Integrating Optimization and Model Fidelity Selection Methods for Real-Time Driver-in-the-Loop Vehicle Simulators

Automotive OEMs perform extensive prototype testing to configure vehicles for objective criteria (performance), and subjective criteria (handling and comfort). To reduce testing time and costs, OEMs rely on real-time Driver-In-the-Loop Simulators (DIL) running complex Multi-Body Dynamics (MBD) models. Recent advances in simulation technology have increased model accuracy but also operating costs, possibly limiting the viability of real-time DIL applications. Running high fidelity MBD models in real-time is computationally intensive and often requires re-configuration, CAE model de-contenting, solver setting optimization, which can introduce significant analysis errors. This presents a core challenge: selecting model fidelity levels that result in computationally efficient simulations, while maintaining sufficient predictive accuracy. This study introduces a methodology that integrates optimization algorithms with decision-making techniques to select the right fidelity within a combinatorial space of MBD model configurations. A single-objective genetic optimization algorithm identifies compliance settings that reduce Real-Time Factor (RTF). Suitable configurations are evaluated in fully executed dynamic simulations, with accuracy quantified against a baseline model using Root Mean Squared Error (RMSE) and Dynamic Time Warping (DTW). Sensitivity analysis isolates the impact of each compliance setting on RTF and accuracy.
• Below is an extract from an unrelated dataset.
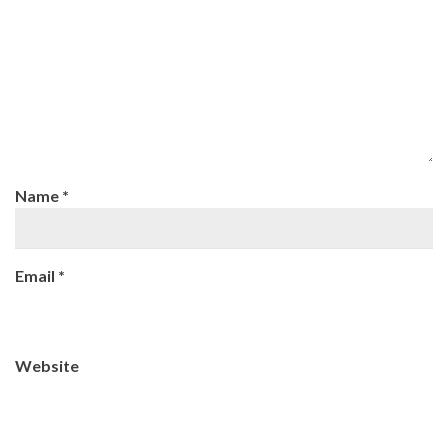
Name
*
Email
*
Website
Finally, an interactive parametric Multi-Criteria Decision-Making (MCDM) dashboard allows for vehicle development stakeholders to obtain ranked model fidelity alternatives by assigning importance weights for each metric. By integrating decision-making techniques with optimization algorithms, reductions in RTF of over 10% were observed with minimal accuracy drops. The method is demonstrated by using a commercial MBD library, for vehicle models performing a J-Turn and a single-bump maneuver. Fidelity alternatives were generated by varying compliance settings, adjusting the components between rigid and flexible connections. This work delivers a transparent and repeatable decision-making process for balancing accuracy and cost through combining fidelity modulation, optimization, and sensitivity analysis within an interactive platform that incorporates vehicle development stakeholder input.